Our results indicates that from about 2500 years ago to around 400 to 1000 years ago, Anatolia was inhabited by people who significantly resembled Armenians to the exclusion of Kurds and Turks on a DNA basis. Our genetic analyses is thus consistent with an en masse migration of Kurds into Anatolia from Iran over the last 500 years, during the Ottoman occupation of Anatolia. Additionally, this study also indicates that no single ancient TARGET population in Central or West Asia genetically resembled present-day Turks from Turkey. This result is consistent with the relatively recent ethnogenesis of Turks in Turkey from multiple gene pools.

INTRODUCTION

Using framework of the formal statistical software qpWave3 along with a robust set of 17 ancient diverse Eurasian reference populations (pright) to distinguish between slightly differing streams of ancestry, we formally compare hundreds of ancient DNA samples from the “Southern Arc” and surrounds to DNA data from present day, Armenians, Kurds, and Turks. We use qpWave with 2 source populations (pleft) to either accept or reject the null hypothesis, the hypothesis being one STUDY population forms a very tight clade with an ancient TARGET population. We use a widely used p-value of 0.05 to accept or reject the null hypothesis, with 0.05 meaning there is a 5% probability the STUDY and ancient TARGET populations form a tight clade.

With regards to Turks, our genetic analysis reveals that none of the ancient samples from 7000 years to 500 years before present (BP) from the region forms a tight clade with extant Turks. This is somewhat expected and is consistent with historical accounts of a mass migration of today’s ethnic Turks from Central Asia into Anatolia with the Seljuks and Ottoman over the last 1000 years. Once in Anatolia the relatively recent migrants mixed with a larger local Anatolian populations resulting in dilution of the “Turkic” admixture profile.
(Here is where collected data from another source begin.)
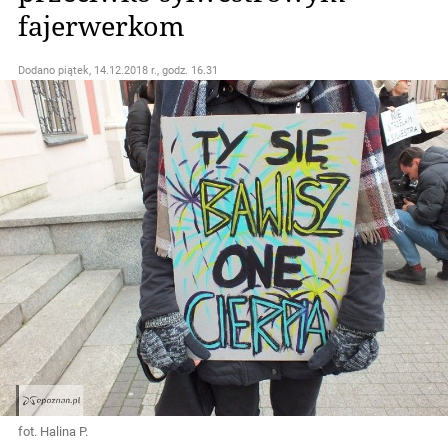
fajerwerkom
Dodano
piątek, 14.12.2018 r., godz. 16.31
fot. Halina P.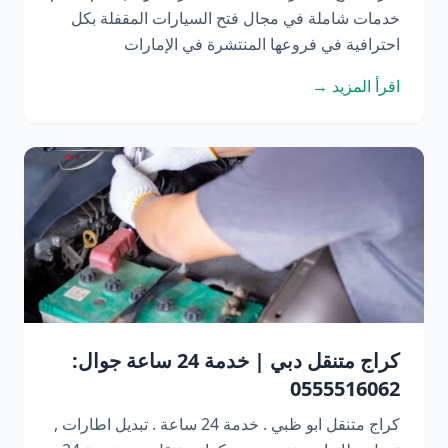
خدمات شاملة في مجال فتح السيارات المقفلة بكل
احترافية في فروعها المنتشرة في الإمارات
اقرأ المزيد →
كراج متنقل دبي | خدمة 24 ساعة جوال:
0555516062
كراج متنقل ابو ظبي . خدمة 24 ساعة . تبديل اطارات ,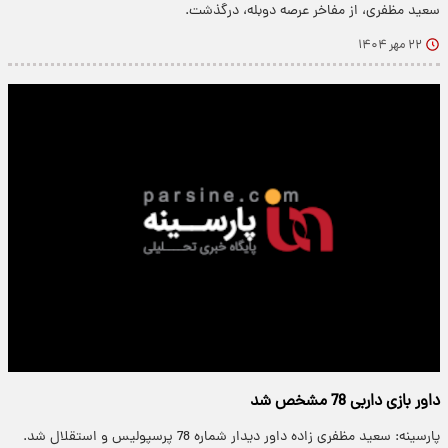
سعید مظفری، از مفاخر عرصه دوبله، درگذشت.
۲۲ مهر ۱۴۰۴
داور بازی داربی 78 مشخص شد
پارسینه: سعید مظفری زاده داور دیدار شماره 78 پرسپولیس و استقلال شد.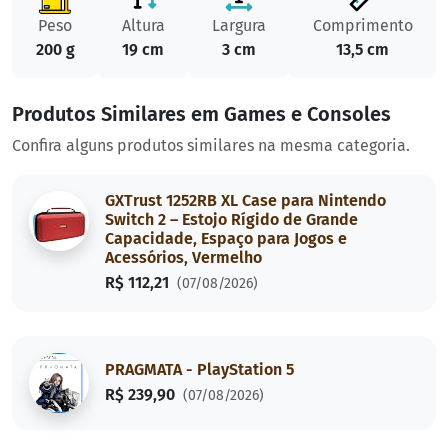
Peso
Altura
Largura
Comprimento
200 g
19 cm
3 cm
13,5 cm
Produtos Similares em Games e Consoles
Confira alguns produtos similares na mesma categoria.
GXTrust 1252RB XL Case para Nintendo
Switch 2 – Estojo Rígido de Grande
Capacidade, Espaço para Jogos e
Acessórios, Vermelho
R$ 112,21
(07/08/2026)
PRAGMATA - PlayStation 5
R$ 239,90
(07/08/2026)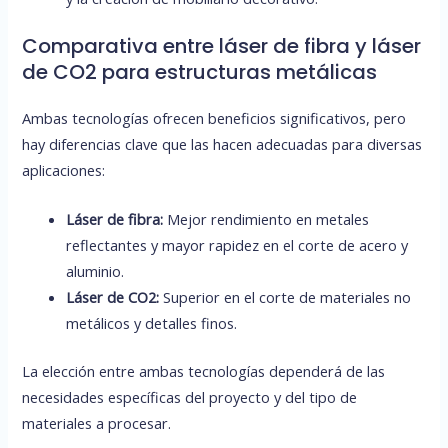
Comparativa entre láser de fibra y láser
de CO2 para estructuras metálicas
Ambas tecnologías ofrecen beneficios significativos, pero
hay diferencias clave que las hacen adecuadas para diversas
aplicaciones:
Láser de fibra:
Mejor rendimiento en metales
reflectantes y mayor rapidez en el corte de acero y
aluminio.
Láser de CO2:
Superior en el corte de materiales no
metálicos y detalles finos.
La elección entre ambas tecnologías dependerá de las
necesidades específicas del proyecto y del tipo de
materiales a procesar.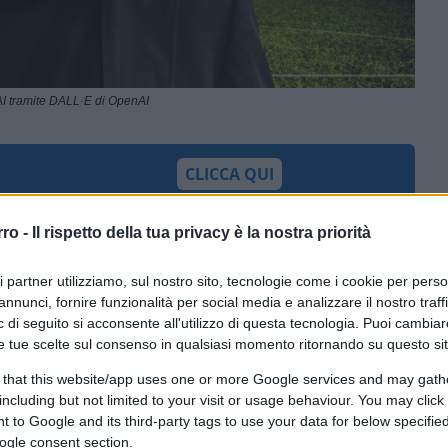
I tramite DALL·E di OpenAI
CLICCA QUI
rro -
Il rispetto della tua privacy è la nostra priorità
0:00
/
--:--
ri partner utilizziamo, sul nostro sito, tecnologie come i cookie per pers
ono le partite di calcio come se fossero
annunci, fornire funzionalità per social media e analizzare il nostro traff
 partite di calcio.” Non è una bella frase,
 di seguito si acconsente all'utilizzo di questa tecnologia. Puoi cambiar
e tue scelte sul consenso in qualsiasi momento ritornando su questo si
esto campo non sbagliava.
 that this website/app uses one or more Google services and may gath
including but not limited to your visit or usage behaviour. You may click 
 to Google and its third-party tags to use your data for below specifi
la molto di guerra cerchiamo di alleggerire
ogle consent section.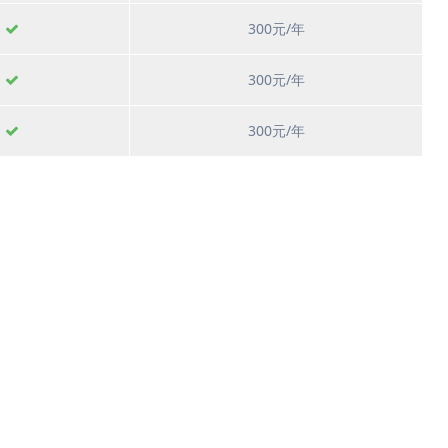
300元/年
300元/年
300元/年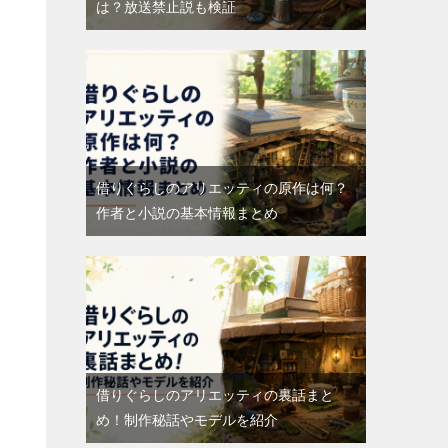
は？放送禁止説も検証
借りぐらしのアリエッティの原作は何？
作者と小説の基本情報まとめ
借りぐらしのアリエッティの裏話まと
め！制作秘話やモデルを紹介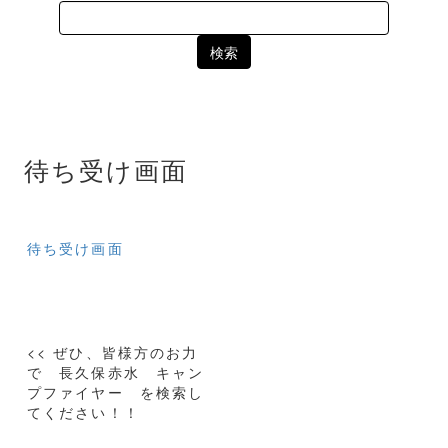
Search
for:
待ち受け画面
待ち受け画面
投
<< ぜひ、皆様方のお力
稿
で 長久保赤水 キャン
プファイヤー を検索し
ナ
てください！！
ビ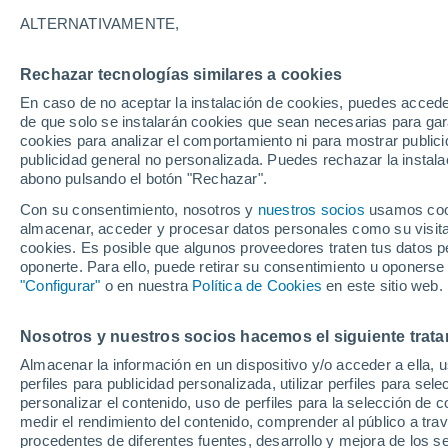
34°
ALTERNATIVAMENTE,
Rechazar tecnologías similares a cookies
UV
10 ¡Mu
Alto!
En caso de no aceptar la instalación de cookies, puedes acced
Sensación de 35°
FPS
25-50
de que solo se instalarán cookies que sean necesarias para garan
cookies para analizar el comportamiento ni para mostrar publici
publicidad general no personalizada. Puedes rechazar la instala
abono pulsando el botón "Rechazar".
Tormentas muy fuertes
Dejarán lluvias muy intensas, reventones y
Con su consentimiento, nosotros y
nuestros socios
usamos cooki
pedrisco en las comunidades del norte
almacenar, acceder y procesar datos personales como su visita e
cookies. Es posible que algunos proveedores traten tus datos pe
El Tiempo 1 - 7 días
Por horas
Actualidad
Mapa de
oponerte. Para ello, puede retirar su consentimiento u oponerse
"Configurar"
o en nuestra
Política de Cookies
en este sitio web.
Nosotros y nuestros socios hacemos el siguiente trata
Mañana
Lunes
Hoy
Almacenar la información en un dispositivo y/o acceder a ella, 
9 Ago
10 Ago
8 Ago
perfiles para publicidad personalizada, utilizar perfiles para sele
personalizar el contenido, uso de perfiles para la selección de c
medir el rendimiento del contenido, comprender al público a tra
procedentes de diferentes fuentes, desarrollo y mejora de los se
90%
80%
80%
Our genetic analysis points to a similar situation with Kurds, where Kurds entered Anatolia in large numbers relatively recently, again consistent with historical accounts of Sunni Kurds entering Anatolia from Iran and allying with Turks to fight the Safavids in Iran and the Europeans in Anatolia. Whereas the present-day Turkish admixture profile was mostly a result of invading Oghuz Turkics hybridizing with native Anatolians, genetic evidence indicates the admixture profile of present-day Kurds had already formed inside Iran some 1000 years ago as a result of the various waves Indo-Iranian invaders from in and around the ancient Ariana region of Central Asia hybridizing with the native Iranian population. Some of this mixing undoubtedly occurred prior to the Indo-Iranization of Persia around the time of the Medes about 2800 years ago. Subsequent further hybridization with invading Indo-Iranians such as Parthians and Scythians and Oghuz Turkics completed the genetic profile of present-day Kurds in Iran prior to them entering Anatolia.

Map 1 – A 700 year old map based on the traveler Marco Polo outlining “Curdistan” in western Iran. This is consistent with other historical accounts and aligns with our genetics analysis indicating large scale migrations/invasions of Kurds westward into Iraq and Anatolia had not yet commenced. “Turcomania” and “L Armenia” are shown in Anatolia. This again aligns with our analysis results showing higher genetic relatedness between the ancient Anatolian samples and Armenians than with either Kurds or Turks.

The aforementioned genetics evidence is consistent with Central Asian Y-DNA haplogroups R1a-Z93, R1a-Z94, R1a-Z95, and their subclades such as R1a-Z2123 being significant in present-day Kurds, whereas these haplogroups are absent in the ancient samples older than 1500 years old from Iran. This genetics evidence of Central Asian Indo-Iranian ancestry in Kurds also is consistent with Kurds speaking an Indo-Iranian language and prior to Islam practicing Zoroastrianism, both of which have origins in Central Asia.

Of particular interest are two ancient samples, the first, a 2100 year old Kushan era sample from Ksirov, Tajikistan, and a 390 year old Iranian sample from the Ganjdareh Kermanshah area. Surprisingly, Kurds form a genetic clade with both, and are able to be modeled as either 100% 2100 year-old Tajikistan Kushan (p-value 0.54), or 100% 390 year-old Ganjdareh (p-value 0.48), shown in figure1 and table 1. Kurds did not exist in any significant numbers in Anatolia before 400 years ago.

Table 1 – Genetic relatedness (cladeliness) of various whole genome Eurasian populations to the 2100 year old Kushan Era sample from Tajikistan using QpWave and a diverse set of 16 pright reference populations shown under “Methods” below to distinguish between related populations. For the top 3 populations the p-values are >0.05 indicating the Kushan sample forms a clade with them. The higher p-values indicate we have a lower probability of being able to reject the null-hypothesis, which in this case is no statistical difference between Tajikistan Kushan and the Eurasian population tested.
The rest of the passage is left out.